L’année 2007 a été fortement marquée par les hauts et les bas des négociations du «cycle de Doha» à l’Organisation mondiale du commerce (OMC). Ces négociations ont repris à Genève en octobre et le processus est demeuré à toutes fins utiles inchangé. Les questions de la compétitivité des exportations, du support domestique et de l’accès aux marchés étaient toujours au cœur des discussions au moment d’écrire ces lignes. L’accord final, quel qu’il soit, aura un impact déterminant sur l’avenir de l’industrie avicole au pays.
En ce qui a trait au dossier de la grippe aviaire, l’Équipe québécoise de contrôle des maladies avicoles (ÉQCMA), créée par et pour l’industrie avicole dans le but de gérer les risques associés aux maladies contagieuses, a complété une partie importante de son Plan intégré de gestion de crise avicole. L’industrie devra se pencher sur l’établissement d’une structure permanente et indépendante pour l’ÉQCMA. Par ailleurs, un comité mis sur pied par l’AAAQ a élaboré un Plan de biosécurité pour le chargement et le transport des oiseaux vivants. Les abattoirs du Québec souhaitent l’implantation des mesures contenues dans ce plan en 2008.

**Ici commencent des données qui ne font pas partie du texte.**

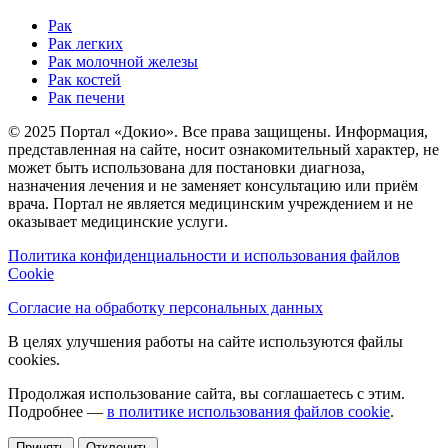
Рак
Рак легких
Рак молочной железы
Рак костей
Рак печени
© 2025 Портал «Докио». Все права защищены.
Информация,
представленная на сайте, носит ознакомительный характер, не
может быть использована для постановки диагноза,
назначения лечения и не заменяет консультацию или приём
врача. Портал не является медицинским учреждением и не
оказывает медицинские услуги.
Политика конфиденциальности и использования файлов
Cookie
Согласие на обработку персональных данных
В целях улучшения работы на сайте используются файлы
cookies.
Продолжая использование сайта, вы соглашаетесь с этим.
Подробнее —
в политике использования файлов cookie
.
Принять
Отклонить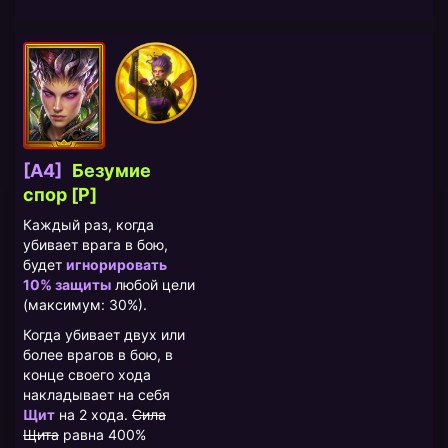
[A4]
Безумие
спор [P]
Каждый раз, когда
убивает врага в бою,
будет
игнорировать
10% защиты
любой цели
(максимум: 30%).
Когда убивает двух или
более врагов в бою, в
конце своего хода
накладывает на себя
Щит
на 2 хода.
Сила
Щита
равна 400%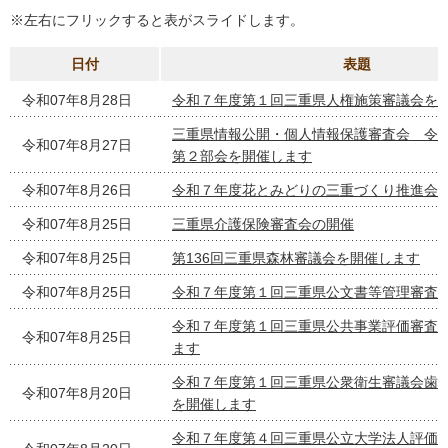
※左右にフリックすると表がスライドします。
日付
表題
令和07年8月28日
令和７年度第１回三重県人権施策審議会を
三重県情報公開・個人情報保護審査会 令
令和07年8月27日
第２部会を開催します
令和07年8月26日
令和７年度花とみどりの三重づくり推進会
令和07年8月25日
三重県介護保険審査会の開催
令和07年8月25日
第136回三重県森林審議会を開催します
令和07年8月25日
令和７年度第１回三重県公文書等管理審査
令和７年度第１回三重県公共事業評価審査
令和07年8月25日
ます
令和７年度第１回三重県公衆衛生審議会歯
令和07年8月20日
を開催します
令和７年度第４回三重県公立大学法人評価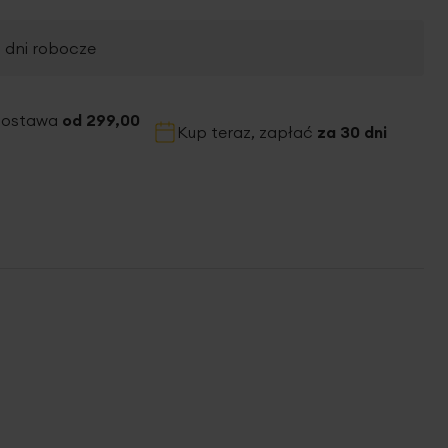
2 dni robocze
dostawa
od 299,00
Kup teraz, zapłać
za 30 dni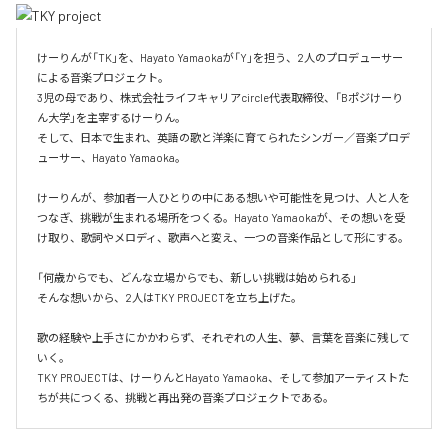
けーりんが「TK」を、Hayato Yamaokaが「Y」を担う、2人のプロデューサー
による音楽プロジェクト。

3児の母であり、株式会社ライフキャリアcircle代表取締役、「Bポジけーり
ん大学」を主宰するけーりん。

そして、日本で生まれ、英語の歌と洋楽に育てられたシンガー／音楽プロデ
ューサー、Hayato Yamaoka。

けーりんが、参加者一人ひとりの中にある想いや可能性を見つけ、人と人を
つなぎ、挑戦が生まれる場所をつくる。Hayato Yamaokaが、その想いを受
け取り、歌詞やメロディ、歌声へと変え、一つの音楽作品として形にする。

「何歳からでも、どんな立場からでも、新しい挑戦は始められる」

そんな想いから、2人はTKY PROJECTを立ち上げた。

歌の経験や上手さにかかわらず、それぞれの人生、夢、言葉を音楽に残して
いく。

TKY PROJECTは、けーりんとHayato Yamaoka、そして参加アーティストた
ちが共につくる、挑戦と再出発の音楽プロジェクトである。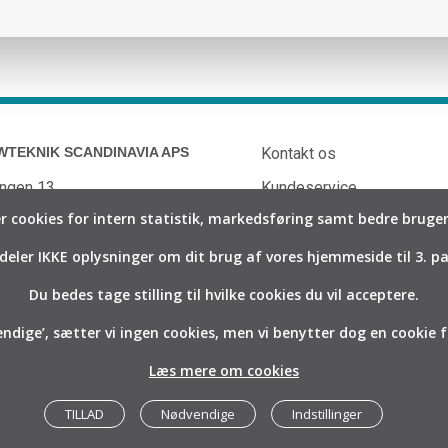
WTEKNIK SCANDINAVIA APS
Kontakt os
ngen 13
Kundeservice
cookies for intern statistik, markedsføring samt bedre brugero
rlslunde
Katalog
k
Blog
 deler IKKE oplysninger om dit brug af vores hjemmeside til 3. pa
46 9090
Vor historie
Du bedes tage stilling til hvilke cookies du vil acceptere.
3 84 12 30
Job hos PG Flowteknik
ndige’, sætter vi ingen cookies, men vi benytter dog en cookie f
flowteknik.dk
Læs mere om cookies
TILLAD
Nødvendige
Indstillinger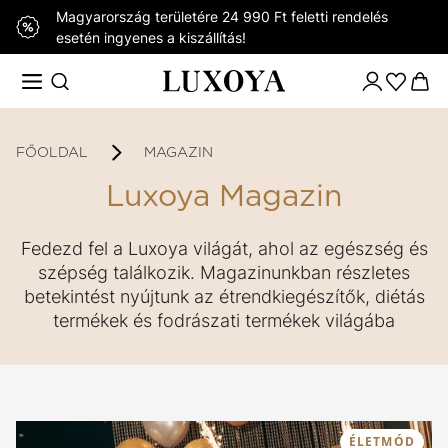
Magyarország területére 24 990 Ft feletti rendelés
esetén ingyenes a kiszállítás!
FŐOLDAL
MAGAZIN
Luxoya Magazin
Fedezd fel a Luxoya világát, ahol az egészség és
szépség találkozik. Magazinunkban részletes
betekintést nyújtunk az étrendkiegészítők, diétás
termékek és fodrászati termékek világába
ÉLETMÓD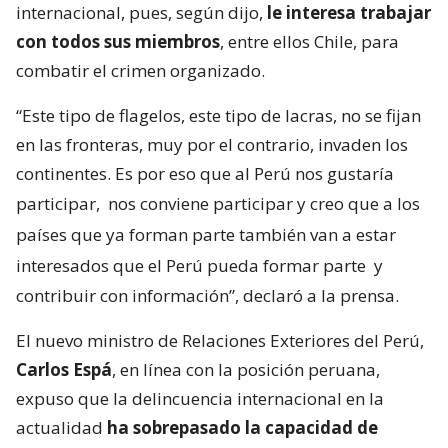
internacional, pues, según dijo,
le interesa trabajar
con todos sus miembros
, entre ellos Chile, para
combatir el crimen organizado.
“Este tipo de flagelos, este tipo de lacras, no se fijan
en las fronteras, muy por el contrario, invaden los
continentes. Es por eso que al Perú nos gustaría
participar,
nos conviene participar y creo que a los
países que ya forman parte también van a estar
interesados que el Perú pueda formar parte
y
contribuir con información”, declaró a la prensa.
El nuevo ministro de Relaciones Exteriores del Perú,
Carlos Espá
, en línea con la posición peruana,
expuso que la delincuencia internacional en la
actualidad
ha sobrepasado la capacidad de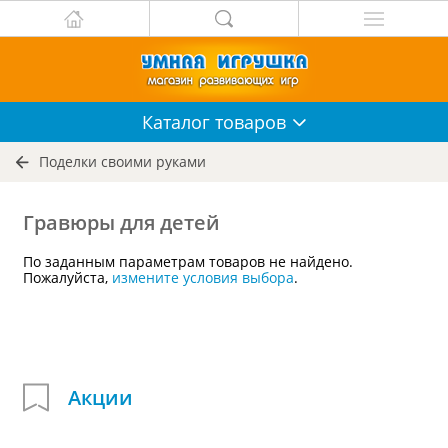
Каталог
товаров
Поделки своими руками
Гравюры для детей
По заданным параметрам товаров не найдено.
Пожалуйста,
измените условия выбора
.
Акции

Le dossier de la Convention de mise en marché du poulet, qui fixe les règles du jeu quant à l’approvisionnement du poulet vivant, occupera une grande partie de nos énergies d’ici à son renouvellement. Si aucune entente n’intervient entre l’Association des abattoirs avicoles du Québec (AAAQ), l’Association des acheteurs de volailles du Québec (AAVQ) et Les Éleveurs de volailles du Québec (ÉVQ), le dossier devra être arbitré par la Régie des marchés agricoles et alimentaires du Québec, ce qui risque de repousser l’application d’une nouvelle convention plus tard dans l’année 2008.
Comme ce fut le cas l’an dernier, les discussions se sont poursuivies entre transformateurs et producteurs canadiens afin d’élaborer des mécanismes d’amélioration du système d’allocation nationale avec pour objectif de le rendre plus fidèle aux réalités du marché.
Enfin, je voudrais profiter de l’occasion pour remercier monsieur Paul Ouellette, président sortant et nouveau retraité de la compagnie Olymel pour son importante contribution à notre association et au développement de l’ensemble des industries avicoles québécoise et canadienne durant ses quelques 35 ans de carrière. Je salue également l’engagement au sein de notre conseil de direction de messieurs Ghyslain Marcil et Jean Lauzon qui ont dirigés Volailles Grenville inc. jusqu’à son acquisition en mars 2007 par Exceldor coopérative avicole.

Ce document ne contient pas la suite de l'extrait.